Por onde andou Billie Holiday? Por incrível que pareça, em Nova Iorque a resposta não é fácil de encontrar.
Aquela que para muitos foi a maior vocalista de jazz
e blues de todos os tempos viveu a maior parte da sua vida em Manhattan. Mas,
apesar de as suas duas casas – o apartamento da Rua 140 e outro na Rua 87 –
ainda permaneceram tal como na primeira metade do século passado, não há
qualquer menção ao facto de terem pertencido a “Lady Day”. Parece brincadeira,
mas na capital mundial da publicidade não há uma placa, um sinal sequer, um
único marco histórico para celebrar a vida quase sempre atribulada de uma das
principais atracções desta cidade.

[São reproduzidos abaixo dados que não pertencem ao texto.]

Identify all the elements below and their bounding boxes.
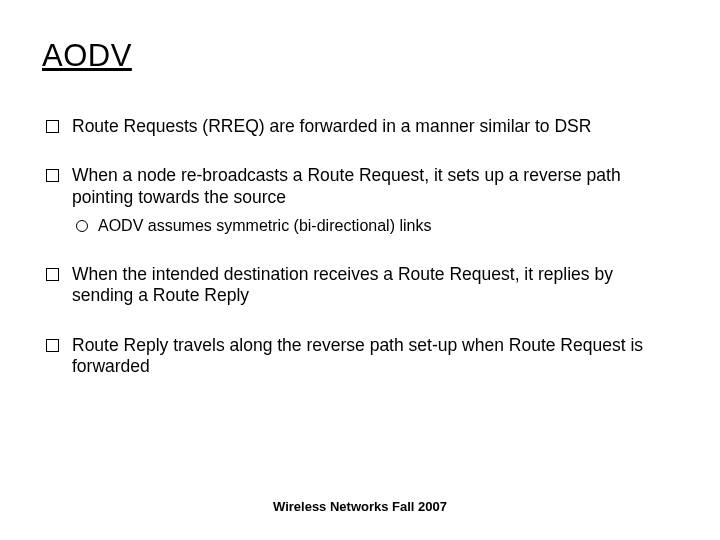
bullet-text: Route Requests (RREQ) are forwarded in a… [72,116,591,136]
list-item: When a node re-broadcasts a Route Reques… [44,165,676,236]
sub-list: AODV assumes symmetric (bi-directional) … [72,216,676,236]
bullet-text: Route Reply travels along the reverse pa… [72,335,643,376]
bullet-list: Route Requests (RREQ) are forwarded in a… [44,116,676,377]
slide: AODV Route Requests (RREQ) are forwarded… [0,0,720,540]
list-item: Route Reply travels along the reverse pa… [44,335,676,378]
list-item: Route Requests (RREQ) are forwarded in a… [44,116,676,137]
bullet-text: When the intended destination receives a… [72,264,613,305]
bullet-text: When a node re-broadcasts a Route Reques… [72,165,621,206]
slide-footer: Wireless Networks Fall 2007 [0,499,720,514]
sub-list-item: AODV assumes symmetric (bi-directional) … [72,216,676,236]
sub-bullet-text: AODV assumes symmetric (bi-directional) … [98,217,431,234]
list-item: When the intended destination receives a… [44,264,676,307]
slide-title: AODV [42,38,676,74]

Uma vida que terminou cedo, em 1959, aos 44
anos de idade, por conta do uso excessivo de álcool e heroína (indicados
delicadamente como “problemas de coração e fígado”).
Foi lançado um livro em 2005 no mercado
norte-americano, que conta histórias sobre Billie Holiday. With Billie ´´e mais
umdocumento do que uma biografia. A escritora Julia Blackburn mergulhou no
famoso baú da investigadora Linda Kuehl, que por sua vez passou duas décadas a
entrevistar amigos, familiares, parceiros musicais e fãs de Holiday, mas
cometeu suicídio em 1979 – saltando do quarto andar do seu apartamento em
Washington – antes de terminar o livro que seria a obra definitiva sobre o
atormentado “anjo do harlem”, como era conhecida a cantora.
Em With Billie, Julia Blackburn deixou de lado
qualquer aspiração a contar “a” história de Billie Holiday.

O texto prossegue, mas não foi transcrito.